Lampreys’ large axons use the same neurotransmitter chemicals that human nerve cells do to communicate across a synapse – the microscopic gap between two nerve cells – thereby making them good animal subjects for study of synapses.
It is in the synapse that Morgan’s work focuses. She recently received a five-year, roughly $2.5 million grant from the National Institutes of Health to examine why a protein called alpha-synuclein accumulates in the brain synapses of people with Parkinson’s disease, Lewy body dementia and some forms of Alzheimer’s disease and how that affects synapse function.
According to Morgan, in normal neurons this protein apparently assists with recycling of synaptic vesicles – little packets in the cell that release neurotransmitters by fusing with the cell membrane and emptying their contents into the synapse during the transfer of a nerve impulse. But in these degenerative diseases, molecules of alpha-synuclein link together and form clumps at the synapse, and empty vesicles are not moved back inside the cell to be refilled with neurotransmitters, but rather get stuck in the synaptic membrane.
“The vesicles that contain the neurotransmitters go away,” Morgan said. “It happens very quickly and very acutely.”
The cells “run out of vesicles,” she continued, and neurotransmission stops.
Morgan said scientists had previously known that alpha-synuclein builds up in the body of diseased neurons, but more recently learned it also builds up in synapses.

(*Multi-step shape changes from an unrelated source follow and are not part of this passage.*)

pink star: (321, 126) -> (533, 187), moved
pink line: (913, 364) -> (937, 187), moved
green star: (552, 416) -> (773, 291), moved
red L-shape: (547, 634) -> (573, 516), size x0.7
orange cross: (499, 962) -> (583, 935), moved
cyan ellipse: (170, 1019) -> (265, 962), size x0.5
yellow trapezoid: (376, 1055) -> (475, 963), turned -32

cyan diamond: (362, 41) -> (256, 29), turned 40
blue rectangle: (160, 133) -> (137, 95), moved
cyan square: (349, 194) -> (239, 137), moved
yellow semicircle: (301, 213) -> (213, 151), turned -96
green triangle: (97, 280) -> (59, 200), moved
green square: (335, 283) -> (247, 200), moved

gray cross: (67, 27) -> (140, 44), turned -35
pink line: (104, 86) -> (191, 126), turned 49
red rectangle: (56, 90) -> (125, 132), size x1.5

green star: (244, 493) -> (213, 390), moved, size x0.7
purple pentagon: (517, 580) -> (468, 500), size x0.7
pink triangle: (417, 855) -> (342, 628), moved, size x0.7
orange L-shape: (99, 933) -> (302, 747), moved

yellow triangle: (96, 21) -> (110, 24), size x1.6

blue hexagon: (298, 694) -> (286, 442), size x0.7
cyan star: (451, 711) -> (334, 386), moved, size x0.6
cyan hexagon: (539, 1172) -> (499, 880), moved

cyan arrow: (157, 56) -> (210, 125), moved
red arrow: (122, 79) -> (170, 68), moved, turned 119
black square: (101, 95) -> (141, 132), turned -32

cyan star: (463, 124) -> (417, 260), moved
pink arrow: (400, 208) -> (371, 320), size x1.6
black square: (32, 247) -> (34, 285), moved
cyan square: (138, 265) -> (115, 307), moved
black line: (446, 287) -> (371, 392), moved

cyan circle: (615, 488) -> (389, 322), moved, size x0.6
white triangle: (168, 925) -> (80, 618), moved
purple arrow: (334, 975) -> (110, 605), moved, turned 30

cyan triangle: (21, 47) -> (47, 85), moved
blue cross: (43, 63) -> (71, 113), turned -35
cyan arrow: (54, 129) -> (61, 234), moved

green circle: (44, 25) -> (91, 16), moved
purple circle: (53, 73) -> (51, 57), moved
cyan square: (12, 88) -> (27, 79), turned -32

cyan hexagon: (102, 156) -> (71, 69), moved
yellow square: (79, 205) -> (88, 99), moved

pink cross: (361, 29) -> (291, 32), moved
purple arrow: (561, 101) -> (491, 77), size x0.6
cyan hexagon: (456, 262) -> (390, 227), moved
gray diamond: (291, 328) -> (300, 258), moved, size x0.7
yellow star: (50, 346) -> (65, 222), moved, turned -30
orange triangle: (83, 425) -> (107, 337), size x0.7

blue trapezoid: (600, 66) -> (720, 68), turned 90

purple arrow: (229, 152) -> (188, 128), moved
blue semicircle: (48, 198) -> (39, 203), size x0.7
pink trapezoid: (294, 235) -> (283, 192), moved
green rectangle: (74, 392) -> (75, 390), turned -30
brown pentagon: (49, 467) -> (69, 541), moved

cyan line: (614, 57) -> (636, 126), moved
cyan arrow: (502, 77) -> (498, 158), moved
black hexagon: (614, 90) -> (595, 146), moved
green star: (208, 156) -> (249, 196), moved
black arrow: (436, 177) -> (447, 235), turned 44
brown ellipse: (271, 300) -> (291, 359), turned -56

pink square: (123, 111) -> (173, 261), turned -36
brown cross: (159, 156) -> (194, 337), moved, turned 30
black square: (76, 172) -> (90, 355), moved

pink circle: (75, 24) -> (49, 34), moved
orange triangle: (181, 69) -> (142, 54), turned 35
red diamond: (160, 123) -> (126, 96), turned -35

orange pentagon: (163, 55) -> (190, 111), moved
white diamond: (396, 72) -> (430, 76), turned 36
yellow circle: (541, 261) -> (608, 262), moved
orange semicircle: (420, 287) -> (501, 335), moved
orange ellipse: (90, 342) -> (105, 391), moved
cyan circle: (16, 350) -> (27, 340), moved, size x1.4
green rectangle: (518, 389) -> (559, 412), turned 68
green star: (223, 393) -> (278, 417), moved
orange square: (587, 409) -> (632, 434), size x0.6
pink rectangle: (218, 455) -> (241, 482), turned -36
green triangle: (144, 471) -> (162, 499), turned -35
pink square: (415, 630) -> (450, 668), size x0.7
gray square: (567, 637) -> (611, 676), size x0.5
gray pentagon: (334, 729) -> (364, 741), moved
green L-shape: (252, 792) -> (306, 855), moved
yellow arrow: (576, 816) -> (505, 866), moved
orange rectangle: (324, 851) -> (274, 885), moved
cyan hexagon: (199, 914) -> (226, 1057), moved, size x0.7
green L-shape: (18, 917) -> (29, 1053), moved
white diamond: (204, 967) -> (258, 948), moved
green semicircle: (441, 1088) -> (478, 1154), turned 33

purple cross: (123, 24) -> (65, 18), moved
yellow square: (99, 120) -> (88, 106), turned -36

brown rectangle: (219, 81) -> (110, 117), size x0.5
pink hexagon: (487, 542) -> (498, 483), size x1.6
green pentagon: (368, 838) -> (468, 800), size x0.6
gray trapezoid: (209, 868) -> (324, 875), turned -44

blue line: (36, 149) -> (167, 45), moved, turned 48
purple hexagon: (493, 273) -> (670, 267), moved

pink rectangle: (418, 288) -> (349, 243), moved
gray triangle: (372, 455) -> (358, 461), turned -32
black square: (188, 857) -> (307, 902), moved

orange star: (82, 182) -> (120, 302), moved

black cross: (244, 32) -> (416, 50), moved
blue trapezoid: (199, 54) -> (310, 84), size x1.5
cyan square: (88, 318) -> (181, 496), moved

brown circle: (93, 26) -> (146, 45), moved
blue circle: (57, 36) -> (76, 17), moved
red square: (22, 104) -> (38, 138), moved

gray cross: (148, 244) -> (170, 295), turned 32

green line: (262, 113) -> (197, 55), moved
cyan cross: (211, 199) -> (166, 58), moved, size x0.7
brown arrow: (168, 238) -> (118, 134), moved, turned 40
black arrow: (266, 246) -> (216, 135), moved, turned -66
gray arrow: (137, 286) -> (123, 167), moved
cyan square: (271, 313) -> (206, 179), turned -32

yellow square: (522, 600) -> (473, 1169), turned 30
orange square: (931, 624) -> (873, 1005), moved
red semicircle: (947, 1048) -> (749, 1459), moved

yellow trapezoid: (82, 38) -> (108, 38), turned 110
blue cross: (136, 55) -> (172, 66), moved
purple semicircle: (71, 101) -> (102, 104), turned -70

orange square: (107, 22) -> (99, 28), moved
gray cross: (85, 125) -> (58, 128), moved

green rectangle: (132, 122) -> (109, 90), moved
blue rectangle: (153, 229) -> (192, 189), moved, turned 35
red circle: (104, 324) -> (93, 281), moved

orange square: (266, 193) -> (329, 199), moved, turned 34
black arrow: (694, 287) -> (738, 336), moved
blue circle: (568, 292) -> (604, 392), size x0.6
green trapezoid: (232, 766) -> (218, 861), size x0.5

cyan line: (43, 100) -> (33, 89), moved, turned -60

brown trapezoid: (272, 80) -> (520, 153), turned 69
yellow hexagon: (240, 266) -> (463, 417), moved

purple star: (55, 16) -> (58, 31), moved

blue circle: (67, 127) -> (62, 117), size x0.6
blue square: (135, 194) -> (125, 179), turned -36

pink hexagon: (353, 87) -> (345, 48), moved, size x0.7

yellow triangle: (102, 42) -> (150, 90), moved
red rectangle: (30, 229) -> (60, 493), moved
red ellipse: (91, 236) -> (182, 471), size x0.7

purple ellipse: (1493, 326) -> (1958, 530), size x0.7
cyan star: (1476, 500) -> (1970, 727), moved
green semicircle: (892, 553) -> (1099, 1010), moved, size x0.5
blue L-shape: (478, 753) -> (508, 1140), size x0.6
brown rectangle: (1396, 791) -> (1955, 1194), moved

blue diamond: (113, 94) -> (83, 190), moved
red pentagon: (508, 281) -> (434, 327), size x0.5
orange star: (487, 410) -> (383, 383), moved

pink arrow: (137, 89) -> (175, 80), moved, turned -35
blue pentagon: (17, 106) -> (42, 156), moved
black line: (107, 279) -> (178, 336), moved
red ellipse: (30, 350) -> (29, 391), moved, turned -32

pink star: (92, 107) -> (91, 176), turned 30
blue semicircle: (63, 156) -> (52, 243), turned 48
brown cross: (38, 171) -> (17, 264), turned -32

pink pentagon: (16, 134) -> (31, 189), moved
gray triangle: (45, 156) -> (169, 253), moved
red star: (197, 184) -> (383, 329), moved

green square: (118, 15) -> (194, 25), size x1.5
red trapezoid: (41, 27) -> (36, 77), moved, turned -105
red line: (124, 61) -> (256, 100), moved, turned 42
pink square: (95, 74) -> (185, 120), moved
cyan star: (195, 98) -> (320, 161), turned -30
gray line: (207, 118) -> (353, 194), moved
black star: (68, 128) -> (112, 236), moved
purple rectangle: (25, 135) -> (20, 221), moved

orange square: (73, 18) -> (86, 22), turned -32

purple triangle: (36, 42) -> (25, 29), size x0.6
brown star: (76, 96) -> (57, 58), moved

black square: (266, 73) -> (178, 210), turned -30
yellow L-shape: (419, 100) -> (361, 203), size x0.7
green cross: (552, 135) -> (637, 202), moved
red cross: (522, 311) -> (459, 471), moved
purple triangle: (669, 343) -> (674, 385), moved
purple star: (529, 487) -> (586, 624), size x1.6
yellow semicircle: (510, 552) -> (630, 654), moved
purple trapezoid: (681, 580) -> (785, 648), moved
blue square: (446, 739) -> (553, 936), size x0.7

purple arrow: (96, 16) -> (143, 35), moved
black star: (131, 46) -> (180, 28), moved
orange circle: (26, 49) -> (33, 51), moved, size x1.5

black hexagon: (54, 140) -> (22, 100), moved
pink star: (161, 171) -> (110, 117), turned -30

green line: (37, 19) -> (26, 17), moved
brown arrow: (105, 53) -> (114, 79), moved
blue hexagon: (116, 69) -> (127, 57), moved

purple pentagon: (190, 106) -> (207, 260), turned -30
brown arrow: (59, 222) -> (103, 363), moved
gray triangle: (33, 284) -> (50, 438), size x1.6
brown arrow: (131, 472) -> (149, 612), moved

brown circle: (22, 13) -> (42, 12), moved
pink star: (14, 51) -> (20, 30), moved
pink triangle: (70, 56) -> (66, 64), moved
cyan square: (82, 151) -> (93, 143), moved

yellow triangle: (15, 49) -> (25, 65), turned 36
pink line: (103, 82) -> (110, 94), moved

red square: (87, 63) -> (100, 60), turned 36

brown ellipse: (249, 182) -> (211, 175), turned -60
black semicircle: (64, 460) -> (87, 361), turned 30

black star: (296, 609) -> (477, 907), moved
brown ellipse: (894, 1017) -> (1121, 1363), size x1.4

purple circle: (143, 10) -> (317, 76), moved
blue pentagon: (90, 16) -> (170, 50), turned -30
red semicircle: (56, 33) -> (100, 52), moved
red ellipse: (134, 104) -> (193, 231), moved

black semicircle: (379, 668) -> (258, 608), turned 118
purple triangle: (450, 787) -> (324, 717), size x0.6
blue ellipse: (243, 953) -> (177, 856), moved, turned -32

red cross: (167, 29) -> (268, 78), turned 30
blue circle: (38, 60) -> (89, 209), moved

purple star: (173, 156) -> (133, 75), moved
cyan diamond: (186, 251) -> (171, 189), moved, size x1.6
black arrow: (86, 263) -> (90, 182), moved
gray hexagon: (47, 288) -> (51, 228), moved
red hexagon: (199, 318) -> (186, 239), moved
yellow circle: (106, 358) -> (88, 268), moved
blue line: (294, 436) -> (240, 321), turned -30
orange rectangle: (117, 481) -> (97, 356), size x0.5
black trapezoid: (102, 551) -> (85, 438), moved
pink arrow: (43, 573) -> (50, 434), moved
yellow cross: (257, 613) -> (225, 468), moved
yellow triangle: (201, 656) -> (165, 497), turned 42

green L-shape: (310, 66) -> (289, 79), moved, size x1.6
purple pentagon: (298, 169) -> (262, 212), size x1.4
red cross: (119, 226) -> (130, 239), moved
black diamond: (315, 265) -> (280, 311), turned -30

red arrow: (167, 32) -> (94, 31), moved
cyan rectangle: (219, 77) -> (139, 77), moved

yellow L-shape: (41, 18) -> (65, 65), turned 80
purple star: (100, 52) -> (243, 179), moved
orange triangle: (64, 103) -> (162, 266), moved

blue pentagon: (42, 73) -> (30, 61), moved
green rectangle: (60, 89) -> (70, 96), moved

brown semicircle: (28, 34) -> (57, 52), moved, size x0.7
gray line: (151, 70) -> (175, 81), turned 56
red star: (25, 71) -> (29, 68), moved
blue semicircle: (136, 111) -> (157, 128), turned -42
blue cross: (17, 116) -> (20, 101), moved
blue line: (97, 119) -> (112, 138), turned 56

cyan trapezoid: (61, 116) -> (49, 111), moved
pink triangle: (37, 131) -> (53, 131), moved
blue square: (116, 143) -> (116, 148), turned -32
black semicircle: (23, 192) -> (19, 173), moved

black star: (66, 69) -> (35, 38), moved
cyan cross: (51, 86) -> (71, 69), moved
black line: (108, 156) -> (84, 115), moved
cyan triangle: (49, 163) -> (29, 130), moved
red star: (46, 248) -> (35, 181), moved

“In Parkinson’s disease, you have a mutation in a gene for alpha-synuclein, and what happens is that over time, and in an age-related manner through a mechanism which we don’t yet understand, this alpha-synuclein protein will start to aggregate and build up in the neuron,” Morgan said. “And everyone was looking near the nucleus, in the cell body, the big part of the neuron, and you get these big aggregates of protein. And I thought that was kind of curious, because actually alpha-synuclein in its normal function is down at the synapse.”
“We don’t know its normal function quite as well as we’d like to now, but we do know that it’s involved in synaptic transmission,” she said of alpha-synuclein. “We don’t know as much about its normal function as we do about its pathological function.”